Most of us are fairly aware of what really happens in big cities. During the July 2005 London bombings, I remember friends suddenly huddling, discussing Muslim colleagues, people suddenly on the lookout for 'less cosmopolitan creches' (translation: where there aren't any Muslim kids) and things of that nature. In India, there were slogans of 'Pakistan Chor Hai' across the Plaza at the Gateway of India, on December 3, 2008. The protests reach the ears of the media, local and national governments. A few heads are rolled, only to be replaced by other useless heads. The youth brigade says we must take up cudgels, respond to the need of the hour, contest elections and make a difference. Ten years later, people are still talking about Hindu versus Muslim, women are still raped in police stations and policemen's widows are still begging for their compensation.

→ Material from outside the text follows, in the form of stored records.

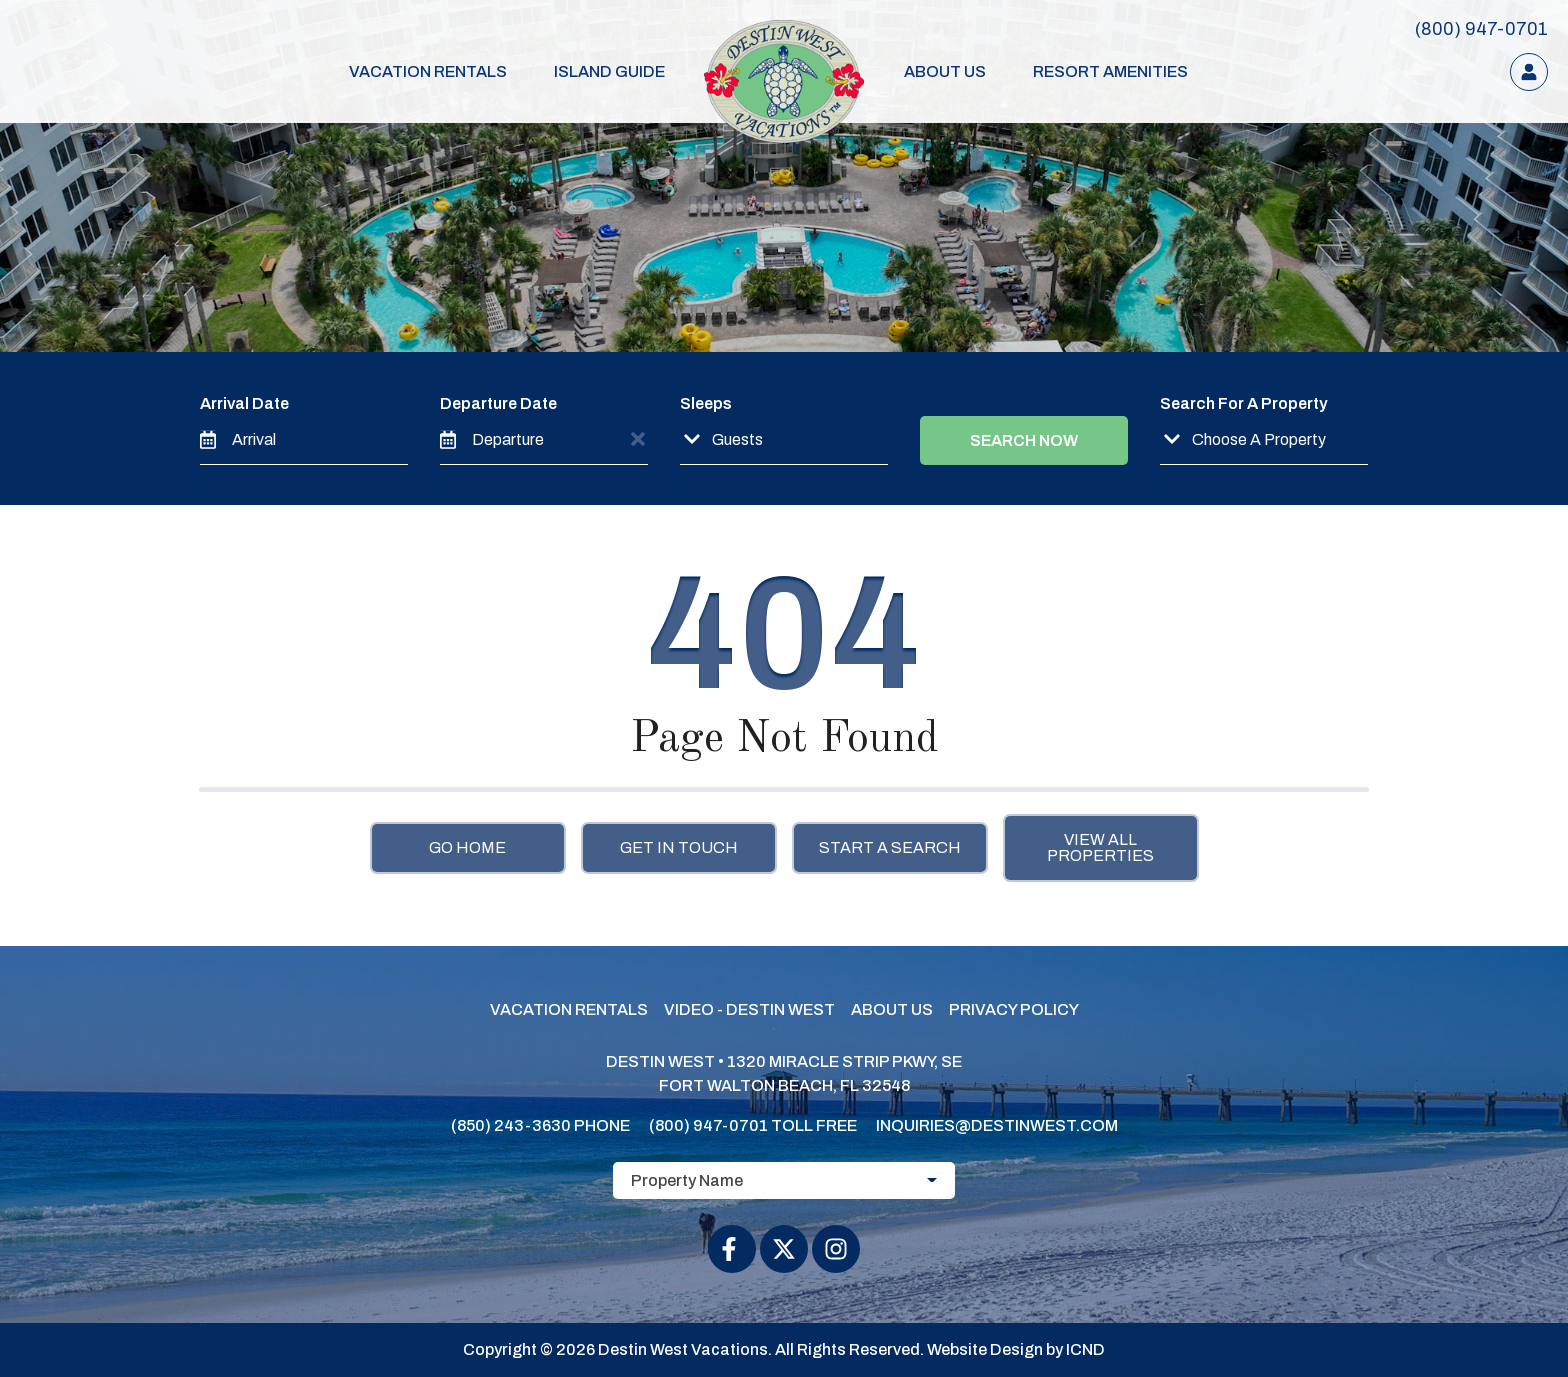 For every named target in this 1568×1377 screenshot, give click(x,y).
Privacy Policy (1014, 1009)
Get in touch (679, 847)
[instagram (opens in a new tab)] (836, 1249)
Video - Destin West (749, 1009)
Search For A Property (1243, 403)
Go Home (467, 847)
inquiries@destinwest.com (997, 1125)
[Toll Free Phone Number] (1481, 29)
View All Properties (1100, 847)
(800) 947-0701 (708, 1125)
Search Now (1024, 440)
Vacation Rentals (453, 71)
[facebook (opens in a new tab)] (732, 1249)
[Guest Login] (1529, 72)
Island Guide (618, 71)
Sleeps (706, 403)
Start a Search (890, 847)
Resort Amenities (1081, 71)
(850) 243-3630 (511, 1125)
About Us (933, 71)
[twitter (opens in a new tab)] (784, 1249) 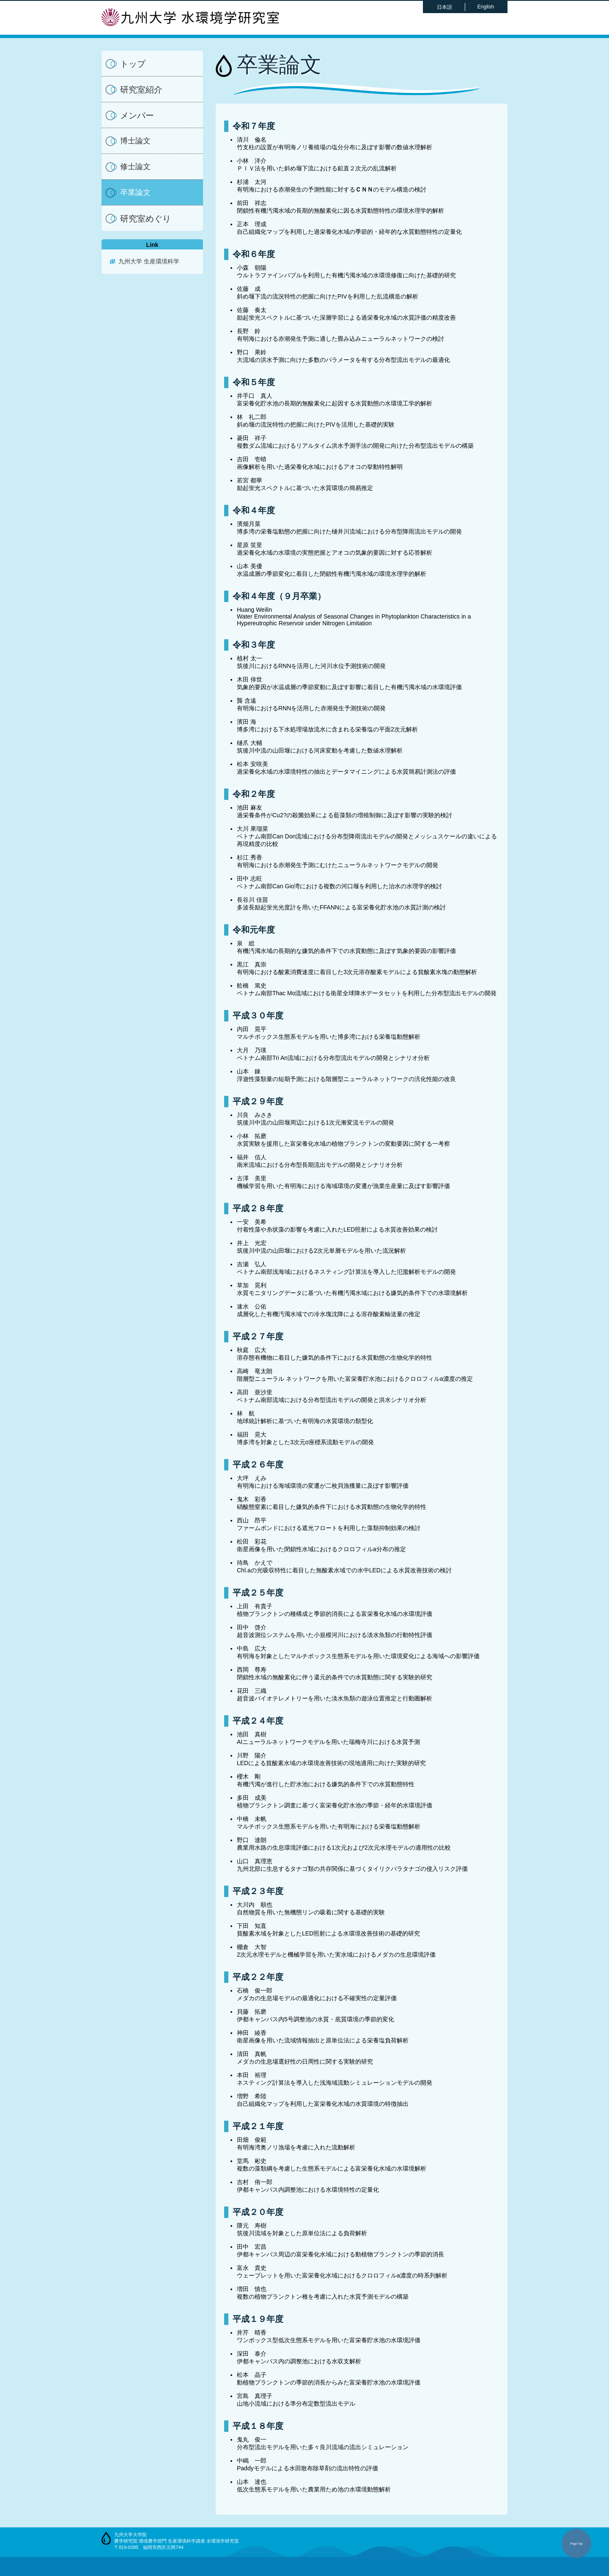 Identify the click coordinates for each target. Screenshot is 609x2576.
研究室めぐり (145, 218)
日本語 (444, 7)
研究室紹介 (141, 89)
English (485, 7)
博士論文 (135, 141)
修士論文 (135, 166)
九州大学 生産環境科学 (148, 261)
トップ (132, 63)
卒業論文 (135, 192)
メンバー (137, 115) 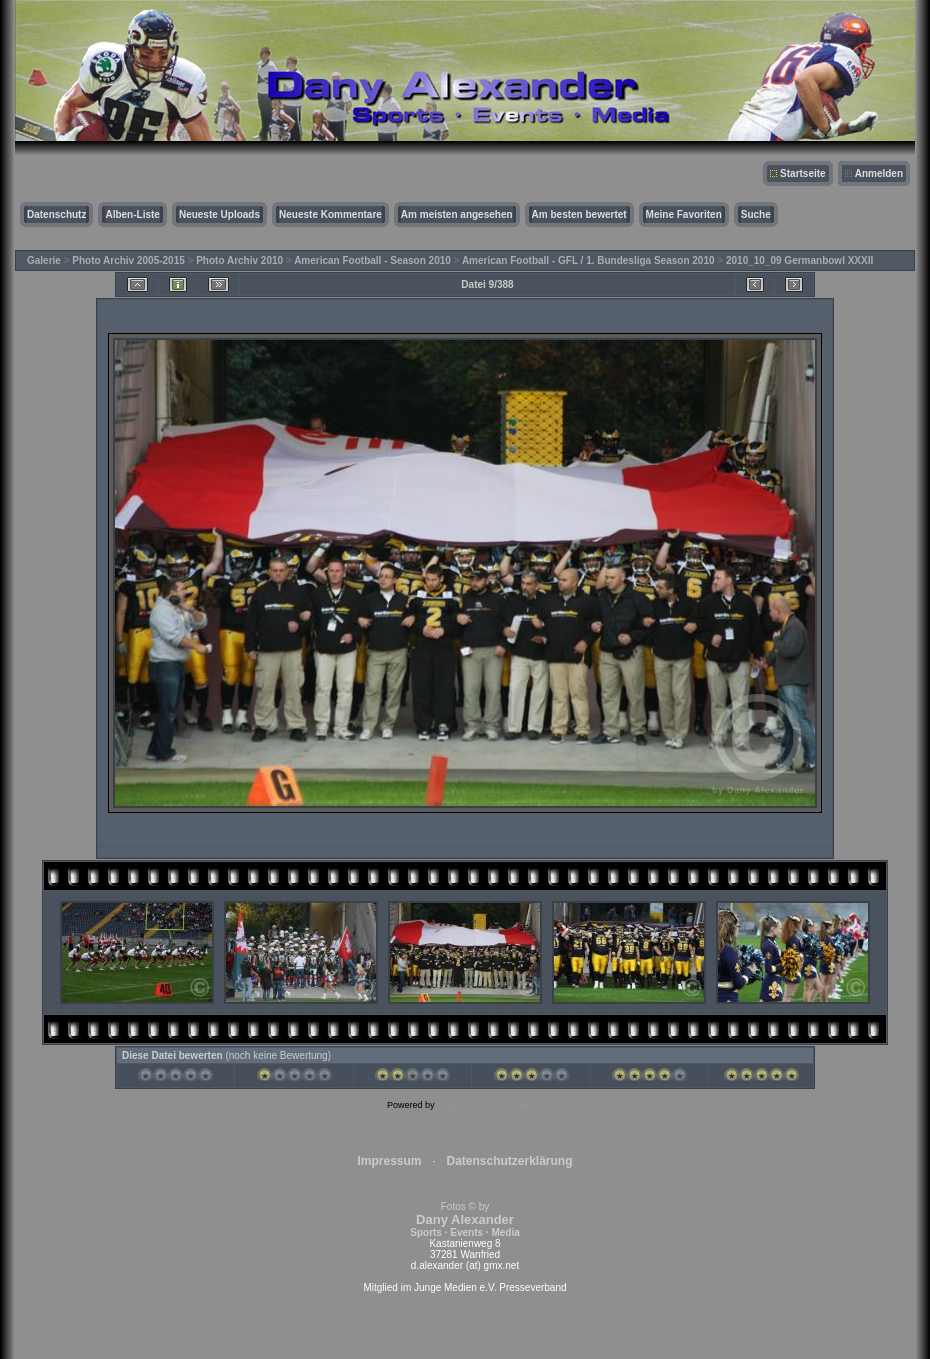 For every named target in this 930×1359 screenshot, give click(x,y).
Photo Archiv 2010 (239, 260)
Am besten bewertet (579, 214)
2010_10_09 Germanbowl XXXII (799, 260)
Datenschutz (56, 214)
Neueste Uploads (219, 214)
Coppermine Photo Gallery (490, 1105)
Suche (756, 214)
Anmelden (879, 173)
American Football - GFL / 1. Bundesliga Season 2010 (588, 260)
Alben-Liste (132, 214)
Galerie (44, 260)
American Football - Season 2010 (372, 260)
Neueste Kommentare (330, 214)
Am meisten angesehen (457, 214)
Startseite (803, 173)
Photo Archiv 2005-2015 (128, 260)
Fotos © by (464, 1219)
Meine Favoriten (684, 214) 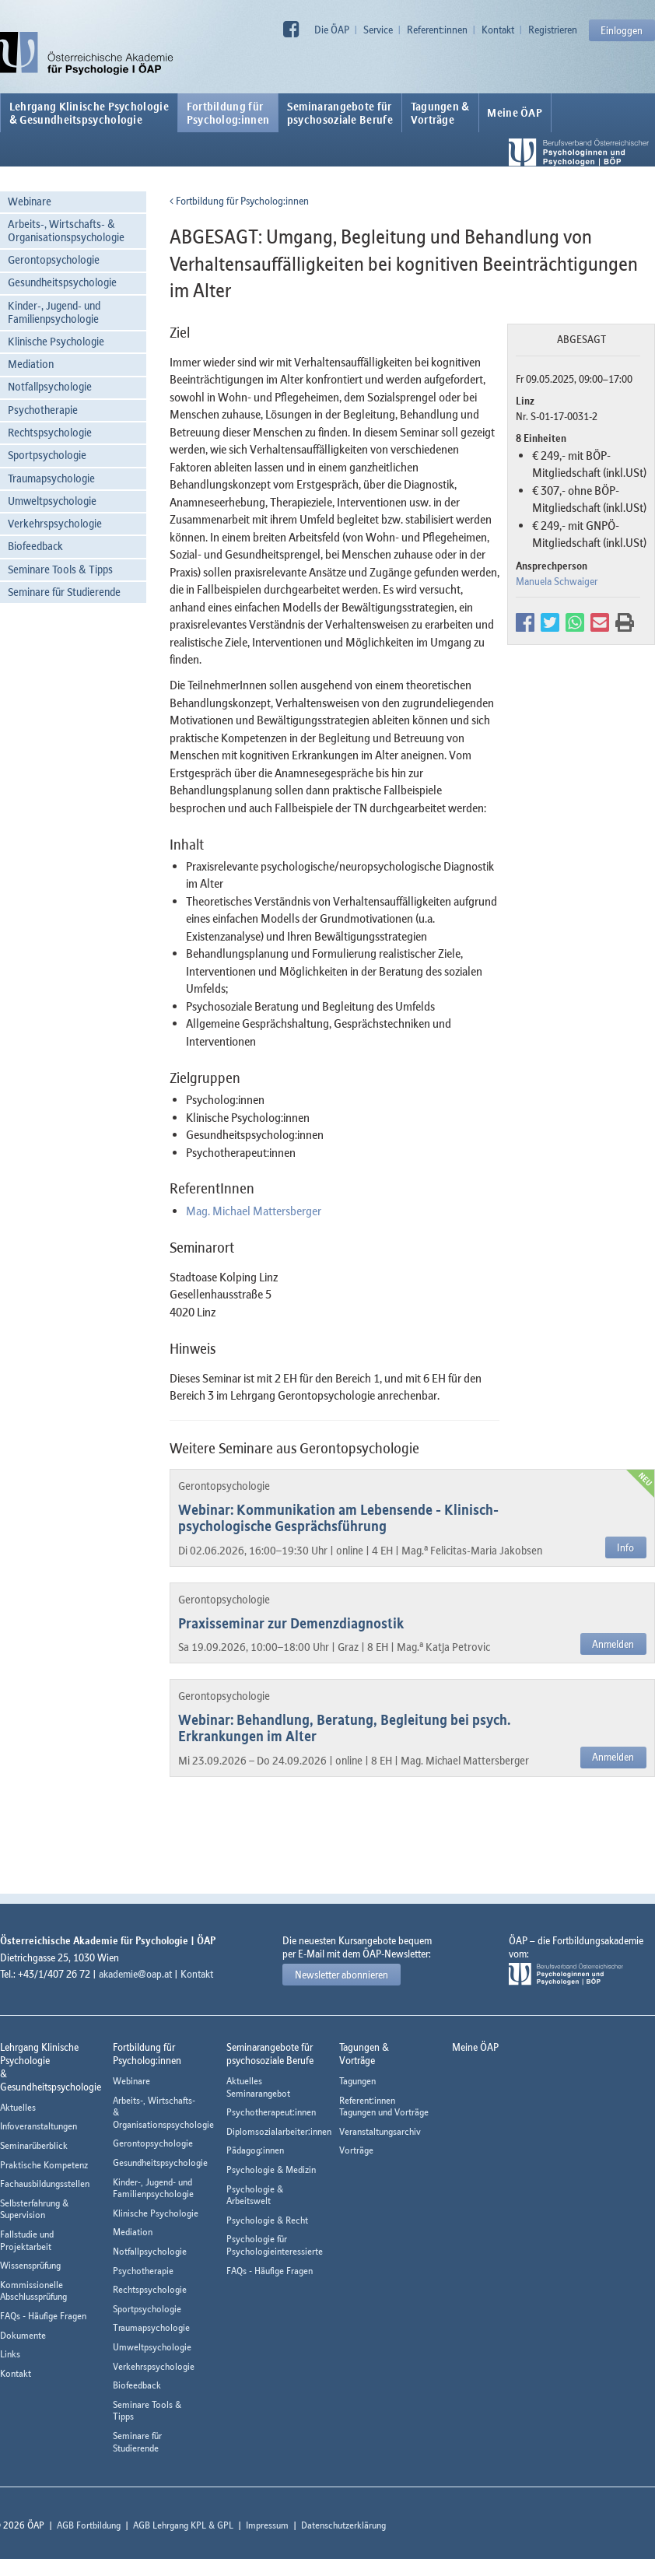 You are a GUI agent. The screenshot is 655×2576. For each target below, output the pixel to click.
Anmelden (613, 1644)
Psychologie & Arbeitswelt (254, 2195)
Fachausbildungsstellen (44, 2183)
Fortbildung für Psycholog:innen (239, 201)
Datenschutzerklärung (343, 2525)
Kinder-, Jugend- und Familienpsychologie (54, 312)
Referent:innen (437, 29)
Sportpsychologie (47, 454)
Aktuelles (18, 2107)
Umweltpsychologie (52, 500)
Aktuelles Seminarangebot (258, 2087)
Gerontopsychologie (54, 259)
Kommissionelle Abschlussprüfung (33, 2291)
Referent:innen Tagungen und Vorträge (384, 2106)
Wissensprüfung (30, 2265)
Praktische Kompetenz (44, 2165)
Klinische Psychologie (56, 341)
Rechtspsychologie (50, 432)
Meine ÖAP (514, 113)
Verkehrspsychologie (55, 523)
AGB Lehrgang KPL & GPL (183, 2525)
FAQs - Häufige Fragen (43, 2316)
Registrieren (552, 29)
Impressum (267, 2525)
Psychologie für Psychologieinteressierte (274, 2245)
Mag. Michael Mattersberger (253, 1211)
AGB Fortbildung (89, 2525)
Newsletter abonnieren (341, 1974)
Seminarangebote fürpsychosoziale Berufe (340, 112)
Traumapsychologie (51, 478)
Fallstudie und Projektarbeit (27, 2240)
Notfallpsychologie (50, 386)
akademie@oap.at (135, 1974)
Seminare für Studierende (64, 591)
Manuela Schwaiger (556, 581)
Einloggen (622, 30)
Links (10, 2354)
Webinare (29, 201)
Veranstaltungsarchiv (380, 2131)
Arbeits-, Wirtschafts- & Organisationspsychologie (66, 230)
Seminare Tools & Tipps (60, 569)
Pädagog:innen (255, 2150)
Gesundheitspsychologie (62, 282)
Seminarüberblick (34, 2145)
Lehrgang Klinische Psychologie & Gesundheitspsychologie (89, 112)
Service (378, 29)
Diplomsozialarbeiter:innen (278, 2131)
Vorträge (356, 2150)
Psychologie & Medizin (271, 2169)
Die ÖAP (331, 29)
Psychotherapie (43, 409)
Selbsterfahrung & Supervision (34, 2209)
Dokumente (23, 2335)
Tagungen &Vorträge (440, 112)
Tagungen (357, 2081)
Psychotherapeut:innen (271, 2112)
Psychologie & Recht (267, 2220)
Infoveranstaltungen (38, 2126)
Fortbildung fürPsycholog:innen (228, 112)
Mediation (31, 363)
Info (625, 1547)
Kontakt (498, 29)
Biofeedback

This may sound cynical but in sixty years, for every advancement that India has made, we have taken two steps backwards. Scour the Internet, the library or your old journals and you will be forced to admit this truth to yourselves. The fact is that we are our own worst enemy. Why worry about Pakistan and Bangladesh when we willingly surrender ourselves to the viciously charming demon we call religion? I realise that in a country like India where religion rules supreme, where a failing god is raised upon the shoulders of dead soldiers, this is a great offence. To actually come out and say, religion is a gun through which bullets are ceaselessly fired. Of course it is a tool. Of course it is abused. Of course it is potent. Is Pakistan to be blamed for what we do to ourselves? Is Pakistan to be blamed for the women we rape and parade in our streets? How would you distinguish to a mother who has lost a son in senseless communal violence from one whose son was killed by a bullet that came from a terrorist's gun? Isn't the former a worse thing? How will you tell a father that his daughter wasn't killed by a bomb but was burnt to death by her own husband for money?

Let's stop all this pretence. For once, let's be brutally honest. We failed. We failed ourselves and our country. We are gutless and we don't know the first thing about logic and courage. We don't. We think we are intelligent because we speak a couple of languages and can read signs on an Autobahn. We think we have the right to shriek because it's happened at our doorstep. We think we look pretty by candle-light and so we march on surrounded by pools of wax. We think we are in mourning for the people who have died. We are not. We are only assuaging our heaving breasts. We will not forget, maybe. But we don't really know what to do beyond the rage. Let's for once, be brutally honest. Honesty is the first step that lets you take stock and really think. Think about what you can and cannot do. Otherwise in ten years, we will all be back at square one. Shaking our heads in cynical disbelief that nothing changed despite the one thousand supposed movements and organisations. Take a leaf from the ones who work quietly. From the ones who soldier on and who correct their own prejudices before hammering the doors of a neighbour who won't listen.

I am not a solution-giver. Because I don't know what to do right now. But I can admit that. And I can tell you that sometimes it's okay to say I don't know but I won't contribute to the aimless noise.